Sunday, May 24, 2009
Our reunions have a way of clearing out the dust that can sometimes accumulate on my spirit. I sometimes forget how much of ME has been born out of these priceless relationships. But then of course I am reminded on the rare occasion where all of us are able to return "home" for an afternoon or even an hour. A familiar voice. A familiar place. A familiar feeling of peace and of being accepted and embraced just as I am.
Yesterday, we celebrated Lacee's engagement with an afternoon of trying on wedding dresses and recovering with lunch. We found ourselves sitting on the same couch in the same shop where 3 of us purchased our wedding dresses. So it has become a sweet and sentimental tradition. As I sat there watching Lacee staring at herself as a "bride" for the first time I was overwhelmed. Jenae was the first to stand in front of that giant mirror. Lacee cried when she came out. Then it was Dani. And not too long ago it was I who stood there excited and nervous (not to mention completely disgusted by how expensive an article of clothing could be!) My mind was suddenly flooded by vivid memories
I have known all of them since 1st grade or so. Our little souls were introduced to each other through interwoven experiences of a church children's choir, soccer, and Mrs. Finkbinder's 1st grade class. But it wasn't until Jr. high that we became "the four of us."
In February of 8th grade, my dad committed suicide. His death was a sort of line in the sand if you will. Some friends seemed to back away slowly...unsure of how to be my friend through such an intense and unusual loss. Suicide is a dirty reality check, especially to kids. You can't really blame people for being afraid.
But these were the three that stepped over the line and saw me through the hardest time in my life.
I think trials are the super-glue in friendships. Laughter takes a close second place. Very close. But trials take the cake. You can connect through laughter but when you have been to hell and back with someone the roots go down deep. And the reality is, if your friends haven't seen you cry and shake your fist at the heavens, they haven't seen you. At least the whole you.
It's true. People change. WE have changed quite a bit as individuals and are walking our own paths and staying true to our own convictions about life and love and happiness. And though we may not understand each others ways, we most certainly try to. And trying is what really counts when it comes to making friendships last.
Words can't express how grateful I am to have shared so many years of friendship with these incredible human beings. They hold up a mirror that many times show me who I really am when life has tried to turn me into something else. And they encourage me with their own unique strength and beauty to live life to the fullest and with a fantastic sense of humor.
Thanks girls. I love you to pieces.
Sunday, May 17, 2009
As I said before, Erik and I have been getting to know our new neighborhood. We were explorers this weekend, walking the streets and popping our heads into new doors including one of a great salvadorean place called La Caravana. The food was delicious! The handmade pupusas were fantastic and brought back fond memories of our visit to Guatemala last summer. I am easily thrown back in time by familiar tastes and smells.

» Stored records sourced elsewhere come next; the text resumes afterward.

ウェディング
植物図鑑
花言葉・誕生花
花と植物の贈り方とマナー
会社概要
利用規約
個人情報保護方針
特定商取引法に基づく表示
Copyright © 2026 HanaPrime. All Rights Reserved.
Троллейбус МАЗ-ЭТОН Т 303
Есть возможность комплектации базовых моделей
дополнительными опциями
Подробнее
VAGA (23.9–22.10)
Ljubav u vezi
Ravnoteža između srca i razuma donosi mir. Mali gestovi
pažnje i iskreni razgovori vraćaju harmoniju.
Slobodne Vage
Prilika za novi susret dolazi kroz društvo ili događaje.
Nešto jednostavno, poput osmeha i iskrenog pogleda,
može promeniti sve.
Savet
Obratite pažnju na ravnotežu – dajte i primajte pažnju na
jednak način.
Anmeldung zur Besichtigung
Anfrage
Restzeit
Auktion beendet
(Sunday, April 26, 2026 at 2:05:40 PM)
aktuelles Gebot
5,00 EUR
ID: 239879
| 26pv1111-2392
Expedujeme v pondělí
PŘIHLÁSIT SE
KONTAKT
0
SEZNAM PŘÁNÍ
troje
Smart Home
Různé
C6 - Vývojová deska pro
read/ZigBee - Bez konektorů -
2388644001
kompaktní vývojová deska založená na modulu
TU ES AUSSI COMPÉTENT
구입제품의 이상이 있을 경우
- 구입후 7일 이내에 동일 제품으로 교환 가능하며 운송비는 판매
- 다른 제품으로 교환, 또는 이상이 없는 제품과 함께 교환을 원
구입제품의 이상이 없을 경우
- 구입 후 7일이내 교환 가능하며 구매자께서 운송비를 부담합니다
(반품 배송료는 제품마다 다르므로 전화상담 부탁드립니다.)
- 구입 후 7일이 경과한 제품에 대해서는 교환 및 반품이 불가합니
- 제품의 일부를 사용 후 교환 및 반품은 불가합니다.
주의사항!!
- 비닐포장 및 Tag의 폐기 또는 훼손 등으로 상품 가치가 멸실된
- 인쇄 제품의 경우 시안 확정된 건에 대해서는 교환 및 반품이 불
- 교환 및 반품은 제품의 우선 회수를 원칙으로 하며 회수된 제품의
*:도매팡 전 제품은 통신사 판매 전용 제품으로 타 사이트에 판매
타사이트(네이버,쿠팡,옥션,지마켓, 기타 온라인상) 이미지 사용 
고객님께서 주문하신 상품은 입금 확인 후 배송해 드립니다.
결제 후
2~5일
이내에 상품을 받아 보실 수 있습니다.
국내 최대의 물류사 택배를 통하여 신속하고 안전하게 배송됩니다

Earlier this evening we made our way up to The Coffee Gallery Backstage hoping to see Janet Klein and the Parlor boys' perform. It turned out that the show started an hour earlier than I had thought AND tickets were twenty bucks a pop...twenty dollars more than we had bargained for. Oh well. I'm not a die hard fan, but she is an interesting character and I enjoy that old jazz kind of sound. She and the band came out to the front of the shop during what I am guessing was the intermission. They walked by and for a split second I had forgotten what time era we were in. If you look her up you'll understand what I mean.
Though we missed the show, we stayed to enjoy a couple of drinks people watched. The shop is great...nice people, lots of space, good drinks and interesting art. AND they serve breakfast (my favorite meal of the day)! They have a bookshelf that hold lots of books you can exchange for. Bring in one you don't really want anymore and you can take your pick! I suspect this place will be my new home away from home.
Friday, May 15, 2009
I am feeling more lighthearted lately. Things seem to be looking up. Erik and I moved into this great little back house in north Pasadena just off of Lake Ave. It was sad leaving our old neighborhood. Our little tree house above all the happenings of Allen and Colorado was everything we hoped it would be aside from a few bumps here and there (like that neighbor who called the cops on me claiming that I was playing LOUD music on an electric guitar...I wasn't. I was playing Amazing Grace on my acoustic when the police officer came knocking on our door...such haters! Another bump? We weren't allowed to have animals so we had to hide our cat Zooey for a year, pulling her away from the sunny windows that looked down onto the street. So sad! )
Now we can play music, enjoy our animals, and breathe a little easier at our new place. Here we are appreciating the opportunity to spend our days doing the things we enjoy most without the worry of tattletales peering at us through a hole in the fence.